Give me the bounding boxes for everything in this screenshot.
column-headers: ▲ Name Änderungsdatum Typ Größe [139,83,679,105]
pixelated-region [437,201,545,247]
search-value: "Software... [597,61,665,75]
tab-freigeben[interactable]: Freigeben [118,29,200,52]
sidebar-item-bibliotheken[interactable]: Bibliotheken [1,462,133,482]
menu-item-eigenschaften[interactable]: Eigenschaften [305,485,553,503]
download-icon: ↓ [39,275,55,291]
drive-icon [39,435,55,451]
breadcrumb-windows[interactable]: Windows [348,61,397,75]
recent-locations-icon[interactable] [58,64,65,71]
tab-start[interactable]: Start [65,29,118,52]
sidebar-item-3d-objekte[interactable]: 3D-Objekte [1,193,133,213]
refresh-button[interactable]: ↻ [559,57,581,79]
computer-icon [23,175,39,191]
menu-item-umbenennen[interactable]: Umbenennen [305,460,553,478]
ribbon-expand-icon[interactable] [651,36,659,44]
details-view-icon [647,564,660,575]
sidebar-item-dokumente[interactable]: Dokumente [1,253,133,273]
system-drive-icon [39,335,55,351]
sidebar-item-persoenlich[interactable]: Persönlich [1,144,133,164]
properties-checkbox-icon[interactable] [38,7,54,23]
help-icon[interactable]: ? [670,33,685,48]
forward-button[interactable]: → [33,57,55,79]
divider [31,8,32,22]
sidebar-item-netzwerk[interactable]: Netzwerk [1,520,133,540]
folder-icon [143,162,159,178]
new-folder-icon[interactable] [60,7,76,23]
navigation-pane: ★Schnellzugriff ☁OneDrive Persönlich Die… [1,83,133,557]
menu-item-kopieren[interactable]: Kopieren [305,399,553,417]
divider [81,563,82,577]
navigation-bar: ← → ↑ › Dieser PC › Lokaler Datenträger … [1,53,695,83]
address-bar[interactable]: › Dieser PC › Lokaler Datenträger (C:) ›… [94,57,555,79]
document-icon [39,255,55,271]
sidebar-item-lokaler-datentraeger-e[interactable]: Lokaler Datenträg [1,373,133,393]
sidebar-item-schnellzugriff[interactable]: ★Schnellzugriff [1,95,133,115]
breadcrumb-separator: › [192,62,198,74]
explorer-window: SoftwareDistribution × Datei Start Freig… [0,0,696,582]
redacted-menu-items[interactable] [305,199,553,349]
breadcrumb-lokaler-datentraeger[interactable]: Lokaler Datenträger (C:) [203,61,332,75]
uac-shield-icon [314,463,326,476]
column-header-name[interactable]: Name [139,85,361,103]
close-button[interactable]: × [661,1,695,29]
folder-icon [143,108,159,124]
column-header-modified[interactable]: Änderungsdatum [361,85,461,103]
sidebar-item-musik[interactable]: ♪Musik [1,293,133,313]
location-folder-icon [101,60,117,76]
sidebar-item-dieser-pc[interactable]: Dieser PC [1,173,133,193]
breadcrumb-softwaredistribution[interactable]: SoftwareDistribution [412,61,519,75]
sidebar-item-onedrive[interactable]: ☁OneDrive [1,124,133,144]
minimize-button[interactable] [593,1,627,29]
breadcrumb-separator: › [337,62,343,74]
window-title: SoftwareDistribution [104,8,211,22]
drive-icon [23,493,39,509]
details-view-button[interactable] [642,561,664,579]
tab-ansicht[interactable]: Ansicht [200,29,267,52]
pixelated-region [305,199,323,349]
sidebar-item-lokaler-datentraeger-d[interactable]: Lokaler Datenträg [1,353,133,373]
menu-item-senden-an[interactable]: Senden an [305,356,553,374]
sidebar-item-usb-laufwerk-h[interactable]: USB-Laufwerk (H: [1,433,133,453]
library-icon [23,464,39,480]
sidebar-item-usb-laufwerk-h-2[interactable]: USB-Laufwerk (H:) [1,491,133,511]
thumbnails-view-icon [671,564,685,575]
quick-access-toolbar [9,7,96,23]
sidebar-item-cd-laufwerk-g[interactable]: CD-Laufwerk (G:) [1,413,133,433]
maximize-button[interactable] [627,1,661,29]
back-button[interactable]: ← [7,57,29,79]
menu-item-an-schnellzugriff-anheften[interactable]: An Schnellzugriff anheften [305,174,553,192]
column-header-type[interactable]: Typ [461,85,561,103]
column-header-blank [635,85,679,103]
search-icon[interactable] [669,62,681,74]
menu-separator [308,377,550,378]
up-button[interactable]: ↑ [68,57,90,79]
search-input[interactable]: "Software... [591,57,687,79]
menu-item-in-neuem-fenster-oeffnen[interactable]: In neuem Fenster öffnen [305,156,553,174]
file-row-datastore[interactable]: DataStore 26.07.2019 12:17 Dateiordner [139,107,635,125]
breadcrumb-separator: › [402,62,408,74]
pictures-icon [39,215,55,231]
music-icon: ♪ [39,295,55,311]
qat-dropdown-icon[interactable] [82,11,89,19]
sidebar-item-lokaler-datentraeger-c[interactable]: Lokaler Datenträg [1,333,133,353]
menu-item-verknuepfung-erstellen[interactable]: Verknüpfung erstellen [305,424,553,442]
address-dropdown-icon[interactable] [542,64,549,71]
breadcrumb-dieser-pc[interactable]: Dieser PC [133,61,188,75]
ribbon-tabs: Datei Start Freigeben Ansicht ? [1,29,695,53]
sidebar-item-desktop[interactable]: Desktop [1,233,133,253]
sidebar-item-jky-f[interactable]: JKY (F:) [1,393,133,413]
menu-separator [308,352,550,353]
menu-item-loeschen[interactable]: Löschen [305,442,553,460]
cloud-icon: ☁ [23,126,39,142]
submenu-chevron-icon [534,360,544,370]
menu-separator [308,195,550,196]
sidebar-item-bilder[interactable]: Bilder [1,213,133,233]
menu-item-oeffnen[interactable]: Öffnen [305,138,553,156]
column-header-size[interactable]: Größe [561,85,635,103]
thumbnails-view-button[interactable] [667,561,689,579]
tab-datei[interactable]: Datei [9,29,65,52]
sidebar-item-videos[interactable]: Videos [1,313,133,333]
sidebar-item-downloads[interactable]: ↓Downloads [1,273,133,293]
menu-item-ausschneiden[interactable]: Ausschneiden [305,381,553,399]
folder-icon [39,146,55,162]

:::

### EXERCISE
Go through the data above and copy each line that holds the word "laufwerk".

### WRITTEN ANSWER
sidebar-item-usb-laufwerk-h[interactable]: USB-Laufwerk (H: [1,433,133,453]
sidebar-item-usb-laufwerk-h-2[interactable]: USB-Laufwerk (H:) [1,491,133,511]
sidebar-item-cd-laufwerk-g[interactable]: CD-Laufwerk (G:) [1,413,133,433]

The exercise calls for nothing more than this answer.